■ Records for the task
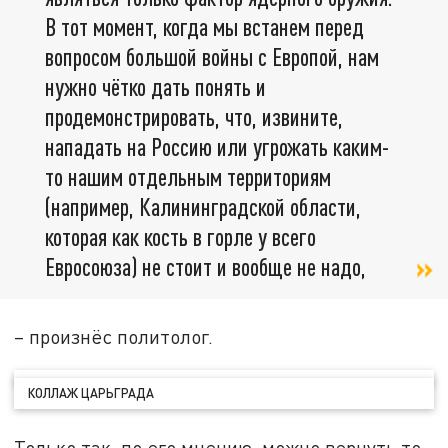
В тот момент, когда мы встанем перед
вопросом большой войны с Европой, нам
нужно чётко дать понять и
продемонстрировать, что, извините,
нападать на Россию или угрожать каким-
то нашим отдельным территориям
(например, Калининградской области,
которая как кость в горле у всего
Евросоюза) не стоит и вообще не надо,
– произнёс политолог.
КОЛЛАЖ ЦАРЬГРАДА
Только так, по его мнению, можно вернуть то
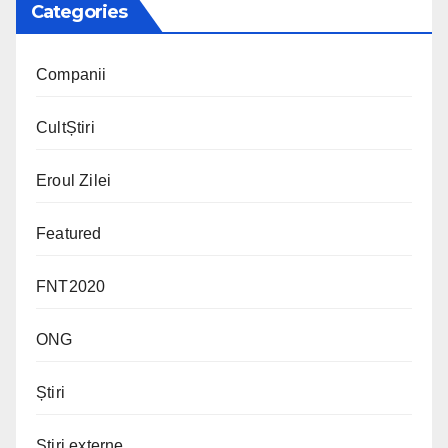
Categories
Companii
CultȘtiri
Eroul Zilei
Featured
FNT2020
ONG
Știri
Știri externe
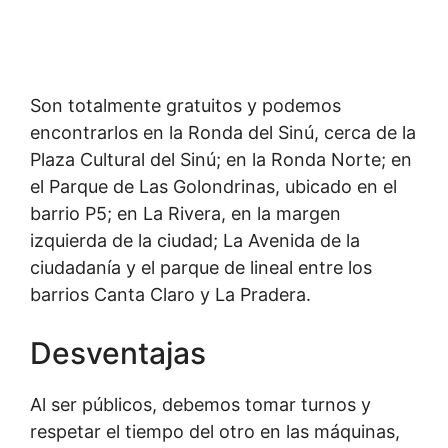
Son totalmente gratuitos y podemos
encontrarlos en la Ronda del Sinú, cerca de la
Plaza Cultural del Sinú; en la Ronda Norte; en
el Parque de Las Golondrinas, ubicado en el
barrio P5; en La Rivera, en la margen
izquierda de la ciudad; La Avenida de la
ciudadanía y el parque de lineal entre los
barrios Canta Claro y La Pradera.
Desventajas
Al ser públicos, debemos tomar turnos y
respetar el tiempo del otro en las máquinas,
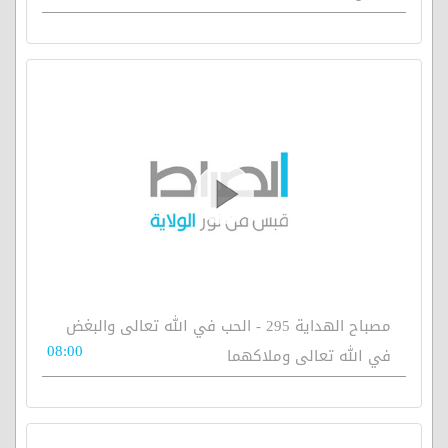
مصباح الهداية 295 - الحب في الله تعالى والبغض
08:00
في الله تعالى وملاكهما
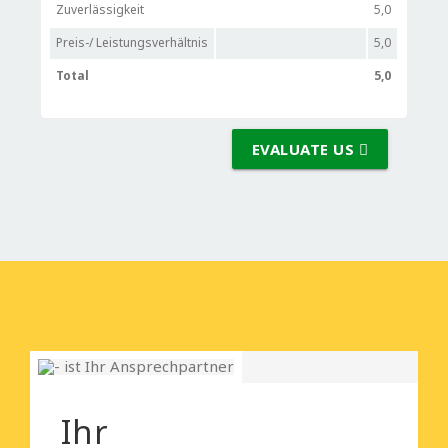
Zuverlässigkeit
5,0
Preis-/ Leistungsverhältnis
5,0
Total
5,0
EVALUATE US
Ihr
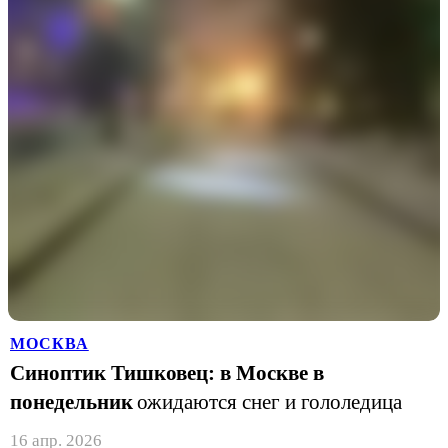
МОСКВА
Синоптик Тишковец: в Москве в
понедельник
ожидаются снег и гололедица
16 апр. 2026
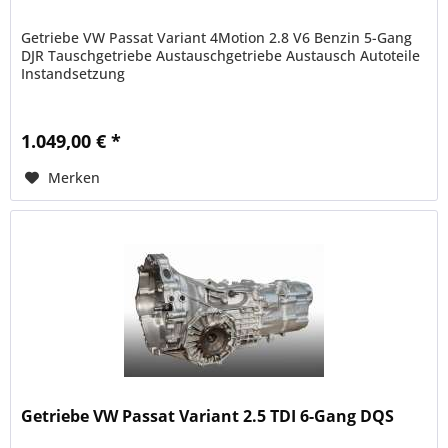
Getriebe VW Passat Variant 4Motion 2.8 V6 Benzin 5-Gang
DJR Tauschgetriebe Austauschgetriebe Austausch Autoteile
Instandsetzung
1.049,00 € *
Merken
Getriebe VW Passat Variant 2.5 TDI 6-Gang DQS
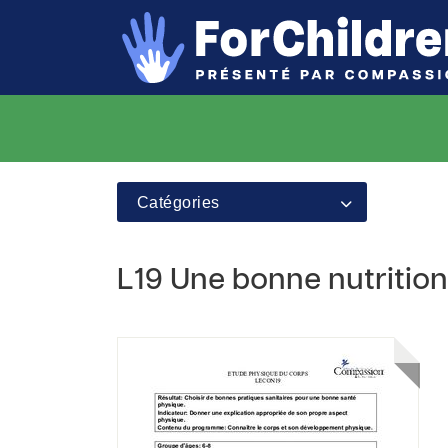
Catégories
L19 Une bonne nutrition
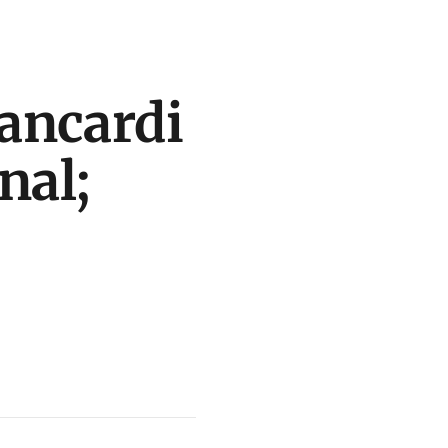
ancardi
nal;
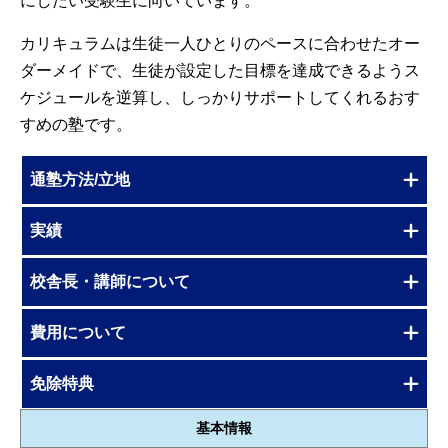
にしたい受験生に向いています。
カリキュラムは生徒一人ひとりのペースに合わせたオー
ダーメイドで、生徒が設定した目標を達成できるようス
ケジュールを逆算し、しっかりサポートしてくれるおす
すめの塾です。
通塾方法/立地
実績
校舎長・講師について
費用について
免除特典
基本情報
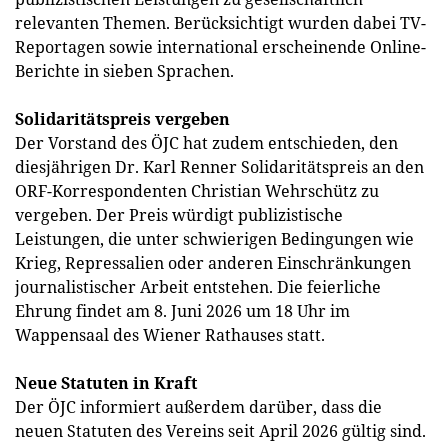
relevanten Themen. Berücksichtigt wurden dabei TV-
Reportagen sowie international erscheinende Online-
Berichte in sieben Sprachen.
Solidaritätspreis vergeben
Der Vorstand des ÖJC hat zudem entschieden, den
diesjährigen Dr. Karl Renner Solidaritätspreis an den
ORF-Korrespondenten Christian Wehrschütz zu
vergeben. Der Preis würdigt publizistische
Leistungen, die unter schwierigen Bedingungen wie
Krieg, Repressalien oder anderen Einschränkungen
journalistischer Arbeit entstehen. Die feierliche
Ehrung findet am 8. Juni 2026 um 18 Uhr im
Wappensaal des Wiener Rathauses statt.
Neue Statuten in Kraft
Der ÖJC informiert außerdem darüber, dass die
neuen Statuten des Vereins seit April 2026 gültig sind.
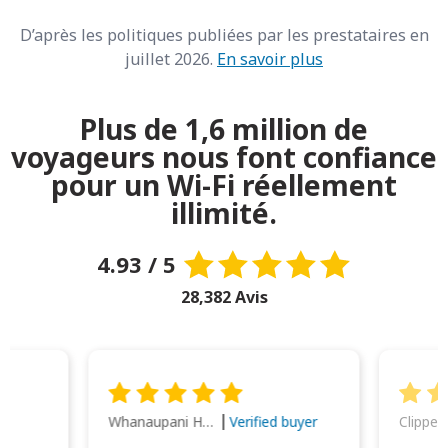
D’après les politiques publiées par les prestataires en
juillet 2026.
En savoir plus
Plus de 1,6 million de
voyageurs nous font confiance
pour un Wi-Fi réellement
illimité.
4.93 / 5
28,382 Avis
Whanaupani Henry Joseph Macown
r
Verified buyer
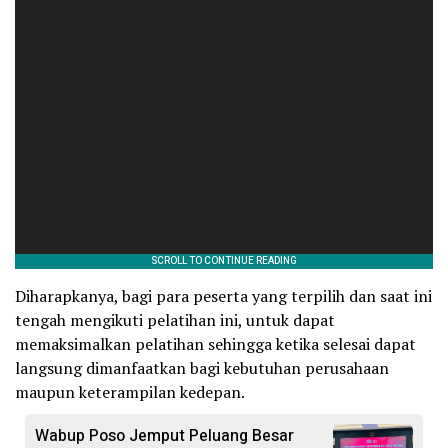
Diharapkanya, bagi para peserta yang terpilih dan saat ini
tengah mengikuti pelatihan ini, untuk dapat
memaksimalkan pelatihan sehingga ketika selesai dapat
langsung dimanfaatkan bagi kebutuhan perusahaan
maupun keterampilan kedepan.
Wabup Poso Jemput Peluang Besar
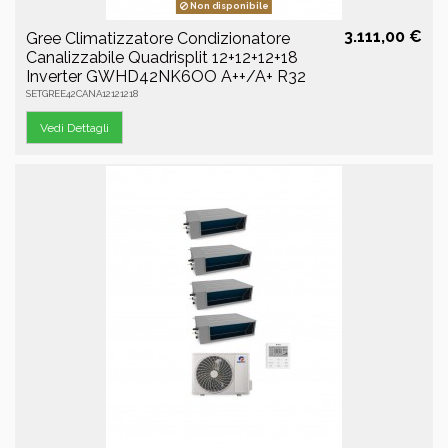
Non disponibile
3.111,00 €
Gree Climatizzatore Condizionatore
Canalizzabile Quadrisplit 12+12+12+18
Inverter GWHD42NK6OO A++/A+ R32
SETGREE42CANA12121218
Vedi Dettagli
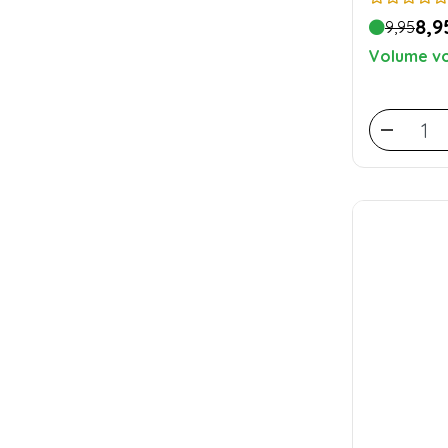
8,9
9,95
Volume vo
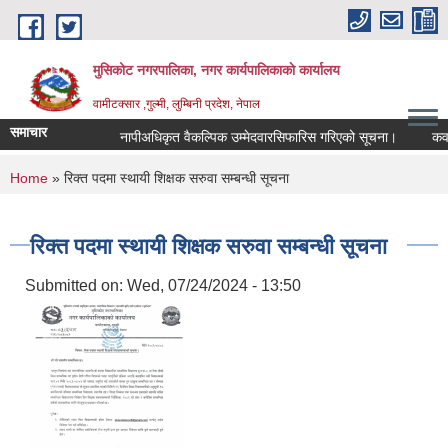
Skip to main content
मुसिकोट नगरपालिका, नगर कार्यपालिकाकाे कार्यालय
वामीटक्सार ,गुल्मी, लुम्बिनी प्रदेश, नेपाल
समाचार
नापीअधिकृत वैकल्पिक उम्मेदवारसिफारिस गरिएको सूचना।
कवाडी कर
You are here
Home
» रिक्त पदमा स्थायी शिक्षक सरुवा सम्बन्धी सूचना
रिक्त पदमा स्थायी शिक्षक सरुवा सम्बन्धी सूचना
Submitted on:
Wed, 07/24/2024 - 13:50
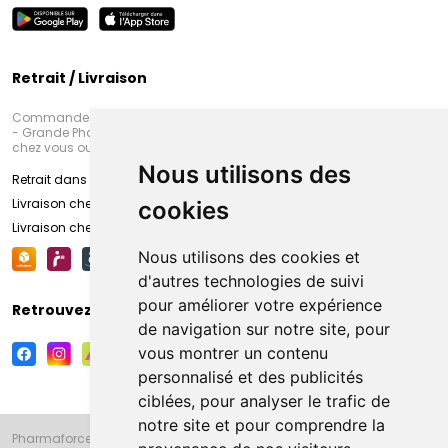
Retrait / Livraison
Commandez en ligne et venez chercher votre commande à Amiens
- Grande Pharmacie d’Amiens (Fachon) ou recevez-là rapidement
chez vous ou en point retrait
Nous utilisons des
Retrait dans la pharmacie d’Amiens
Livraison chez vous
cookies
Livraison chez votre commerçant
Nous utilisons des cookies et
d'autres technologies de suivi
pour améliorer votre expérience
Retrouvez-nous sur vos réseaux sociaux
de navigation sur notre site, pour
vous montrer un contenu
personnalisé et des publicités
ciblées, pour analyser le trafic de
notre site et pour comprendre la
Pharmaforce.fr et la Grande Pharmacie d’Amiens vous souhaitent de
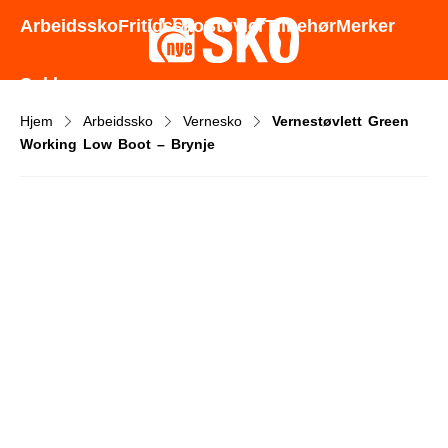
Godt utvalg - Gode priser - Rask levering
Arbeidssko
Fritidssko
Støvler
Tilbehør
Merker
Sokker
Hjem
Arbeidssko
Vernesko
Vernestøvlett Green
Working Low Boot – Brynje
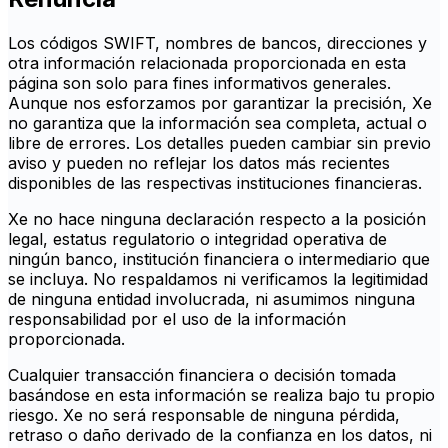
Los códigos SWIFT, nombres de bancos, direcciones y
otra información relacionada proporcionada en esta
página son solo para fines informativos generales.
Aunque nos esforzamos por garantizar la precisión, Xe
no garantiza que la información sea completa, actual o
libre de errores. Los detalles pueden cambiar sin previo
aviso y pueden no reflejar los datos más recientes
disponibles de las respectivas instituciones financieras.
Xe no hace ninguna declaración respecto a la posición
legal, estatus regulatorio o integridad operativa de
ningún banco, institución financiera o intermediario que
se incluya. No respaldamos ni verificamos la legitimidad
de ninguna entidad involucrada, ni asumimos ninguna
responsabilidad por el uso de la información
proporcionada.
Cualquier transacción financiera o decisión tomada
basándose en esta información se realiza bajo tu propio
riesgo. Xe no será responsable de ninguna pérdida,
retraso o daño derivado de la confianza en los datos, ni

■ Task details
Give back the whole listing as it stands, minus its pictures.

■ Task response
В тот момент, когда мы встанем перед
вопросом большой войны с Европой, нам
нужно чётко дать понять и
продемонстрировать, что, извините,
нападать на Россию или угрожать каким-
то нашим отдельным территориям
(например, Калининградской области,
которая как кость в горле у всего
Евросоюза) не стоит и вообще не надо,
– произнёс политолог.
КОЛЛАЖ ЦАРЬГРАДА
Только так, по его мнению, можно вернуть то
Categories
Companii
CultȘtiri
Eroul Zilei
Featured
FNT2020
ONG
Știri
Știri externe
Son totalmente gratuitos y podemos
encontrarlos en la Ronda del Sinú, cerca de la
Plaza Cultural del Sinú; en la Ronda Norte; en
el Parque de Las Golondrinas, ubicado en el
barrio P5; en La Rivera, en la margen
izquierda de la ciudad; La Avenida de la
ciudadanía y el parque de lineal entre los
barrios Canta Claro y La Pradera.
Desventajas
Al ser públicos, debemos tomar turnos y
respetar el tiempo del otro en las máquinas,
مصباح الهداية 295 - الحب في الله تعالى والبغض
08:00
في الله تعالى وملاكهما
Zuverlässigkeit
5,0
Preis-/ Leistungsverhältnis
5,0
Total
5,0
EVALUATE US
Ihr
МОСКВА
Синоптик Тишковец: в Москве в
понедельник
ожидаются снег и гололедица
16 апр. 2026
Getriebe VW Passat Variant 4Motion 2.8 V6 Benzin 5-Gang
DJR Tauschgetriebe Austauschgetriebe Austausch Autoteile
Instandsetzung
1.049,00 € *
Merken
Getriebe VW Passat Variant 2.5 TDI 6-Gang DQS
Catégories
L19 Une bonne nutrition
ancardi
nal;
にしたい受験生に向いています。
カリキュラムは生徒一人ひとりのペースに合わせたオー
ダーメイドで、生徒が設定した目標を達成できるようス
ケジュールを逆算し、しっかりサポートしてくれるおす
すめの塾です。
通塾方法/立地
実績
校舎長・講師について
費用について
免除特典
基本情報
relevanten Themen. Berücksichtigt wurden dabei TV-
Reportagen sowie international erscheinende Online-
Berichte in sieben Sprachen.
Solidaritätspreis vergeben
Der Vorstand des ÖJC hat zudem entschieden, den
diesjährigen Dr. Karl Renner Solidaritätspreis an den
ORF-Korrespondenten Christian Wehrschütz zu
vergeben. Der Preis würdigt publizistische
Leistungen, die unter schwierigen Bedingungen wie
Krieg, Repressalien oder anderen Einschränkungen
journalistischer Arbeit entstehen. Die feierliche
Ehrung findet am 8. Juni 2026 um 18 Uhr im
Wappensaal des Wiener Rathauses statt.
Neue Statuten in Kraft
Der ÖJC informiert außerdem darüber, dass die
neuen Statuten des Vereins seit April 2026 gültig sind.
D’après les politiques publiées par les prestataires en
juillet 2026.
En savoir plus
Plus de 1,6 million de
voyageurs nous font confiance
pour un Wi-Fi réellement
illimité.
4.93 / 5
28,382 Avis
Whanaupani Henry Joseph Macown
r
Verified buyer
Diharapkanya, bagi para peserta yang terpilih dan saat ini
tengah mengikuti pelatihan ini, untuk dapat
memaksimalkan pelatihan sehingga ketika selesai dapat
langsung dimanfaatkan bagi kebutuhan perusahaan
maupun keterampilan kedepan.
Wabup Poso Jemput Peluang Besar
Non disponibile
3.111,00 €
Gree Climatizzatore Condizionatore
Canalizzabile Quadrisplit 12+12+12+18
Inverter GWHD42NK6OO A++/A+ R32
SETGREE42CANA12121218
Vedi Dettagli
8,9
9,95
Volume vo
Skip to main content
मुसिकोट नगरपालिका, नगर कार्यपालिकाकाे कार्यालय
वामीटक्सार ,गुल्मी, लुम्बिनी प्रदेश, नेपाल
समाचार
नापीअधिकृत वैकल्पिक उम्मेदवारसिफारिस गरिएको सूचना।
कवाडी कर
You are here
Home
» रिक्त पदमा स्थायी शिक्षक सरुवा सम्बन्धी सूचना
रिक्त पदमा स्थायी शिक्षक सरुवा सम्बन्धी सूचना
Submitted on:
Wed, 07/24/2024 - 13:50
Retrait / Livraison
Commandez en ligne et venez chercher votre commande à Amiens
- Grande Pharmacie d’Amiens (Fachon) ou recevez-là rapidement
chez vous ou en point retrait
Nous utilisons des
Retrait dans la pharmacie d’Amiens
Livraison chez vous
cookies
Livraison chez votre commerçant
Nous utilisons des cookies et
d'autres technologies de suivi
pour améliorer votre expérience
Retrouvez-nous sur vos réseaux sociaux
de navigation sur notre site, pour
vous montrer un contenu
personnalisé et des publicités
ciblées, pour analyser le trafic de
notre site et pour comprendre la
Pharmaforce.fr et la Grande Pharmacie d’Amiens vous souhaitent de
Godt utvalg - Gode priser - Rask levering
Arbeidssko
Fritidssko
Støvler
Tilbehør
Merker
Sokker
Hjem
Arbeidssko
Vernesko
Vernestøvlett Green
Working Low Boot – Brynje
Los códigos SWIFT, nombres de bancos, direcciones y
otra información relacionada proporcionada en esta
página son solo para fines informativos generales.
Aunque nos esforzamos por garantizar la precisión, Xe
no garantiza que la información sea completa, actual o
libre de errores. Los detalles pueden cambiar sin previo
aviso y pueden no reflejar los datos más recientes
disponibles de las respectivas instituciones financieras.
Xe no hace ninguna declaración respecto a la posición
legal, estatus regulatorio o integridad operativa de
ningún banco, institución financiera o intermediario que
se incluya. No respaldamos ni verificamos la legitimidad
de ninguna entidad involucrada, ni asumimos ninguna
responsabilidad por el uso de la información
proporcionada.
Cualquier transacción financiera o decisión tomada
basándose en esta información se realiza bajo tu propio
riesgo. Xe no será responsable de ninguna pérdida,
retraso o daño derivado de la confianza en los datos, ni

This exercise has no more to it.